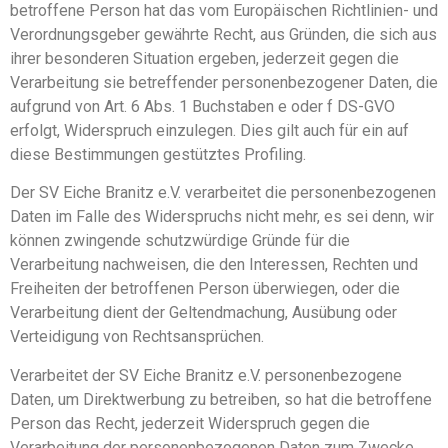
betroffene Person hat das vom Europäischen Richtlinien- und
Verordnungsgeber gewährte Recht, aus Gründen, die sich aus
ihrer besonderen Situation ergeben, jederzeit gegen die
Verarbeitung sie betreffender personenbezogener Daten, die
aufgrund von Art. 6 Abs. 1 Buchstaben e oder f DS-GVO
erfolgt, Widerspruch einzulegen. Dies gilt auch für ein auf
diese Bestimmungen gestütztes Profiling.
Der SV Eiche Branitz e.V. verarbeitet die personenbezogenen
Daten im Falle des Widerspruchs nicht mehr, es sei denn, wir
können zwingende schutzwürdige Gründe für die
Verarbeitung nachweisen, die den Interessen, Rechten und
Freiheiten der betroffenen Person überwiegen, oder die
Verarbeitung dient der Geltendmachung, Ausübung oder
Verteidigung von Rechtsansprüchen.
Verarbeitet der SV Eiche Branitz e.V. personenbezogene
Daten, um Direktwerbung zu betreiben, so hat die betroffene
Person das Recht, jederzeit Widerspruch gegen die
Verarbeitung der personenbezogenen Daten zum Zwecke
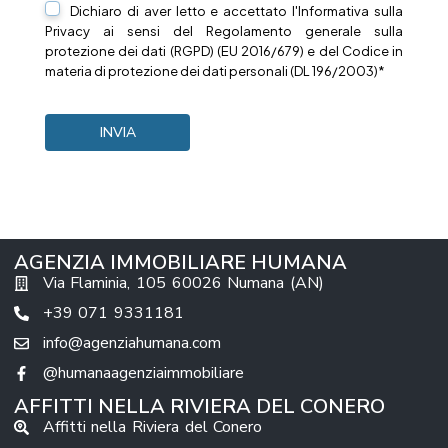
Dichiaro di aver letto e accettato l'Informativa sulla
Privacy
ai sensi del Regolamento generale sulla
protezione dei dati (RGPD) (EU 2016/679) e del Codice in
materia di protezione dei dati personali (DL 196/2003)*
AGENZIA IMMOBILIARE HUMANA
Via Flaminia, 105 60026 Numana (AN)
+39 071 9331181
info@agenziahumana.com
@humanaagenziaimmobiliare
AFFITTI NELLA RIVIERA DEL CONERO
Affitti nella Riviera del Conero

_ _ _ _

What the task asks:
In the copy, each entry above must match exactly, and no picture may be carried over.

Answer:
betroffene Person hat das vom Europäischen Richtlinien- und
Verordnungsgeber gewährte Recht, aus Gründen, die sich aus
ihrer besonderen Situation ergeben, jederzeit gegen die
Verarbeitung sie betreffender personenbezogener Daten, die
aufgrund von Art. 6 Abs. 1 Buchstaben e oder f DS-GVO
erfolgt, Widerspruch einzulegen. Dies gilt auch für ein auf
diese Bestimmungen gestütztes Profiling.
Der SV Eiche Branitz e.V. verarbeitet die personenbezogenen
Daten im Falle des Widerspruchs nicht mehr, es sei denn, wir
können zwingende schutzwürdige Gründe für die
Verarbeitung nachweisen, die den Interessen, Rechten und
Freiheiten der betroffenen Person überwiegen, oder die
Verarbeitung dient der Geltendmachung, Ausübung oder
Verteidigung von Rechtsansprüchen.
Verarbeitet der SV Eiche Branitz e.V. personenbezogene
Daten, um Direktwerbung zu betreiben, so hat die betroffene
Person das Recht, jederzeit Widerspruch gegen die
Verarbeitung der personenbezogenen Daten zum Zwecke
Dichiaro di aver letto e accettato l'Informativa sulla
Privacy
ai sensi del Regolamento generale sulla
protezione dei dati (RGPD) (EU 2016/679) e del Codice in
materia di protezione dei dati personali (DL 196/2003)*
AGENZIA IMMOBILIARE HUMANA
Via Flaminia, 105 60026 Numana (AN)
+39 071 9331181
info@agenziahumana.com
@humanaagenziaimmobiliare
AFFITTI NELLA RIVIERA DEL CONERO
Affitti nella Riviera del Conero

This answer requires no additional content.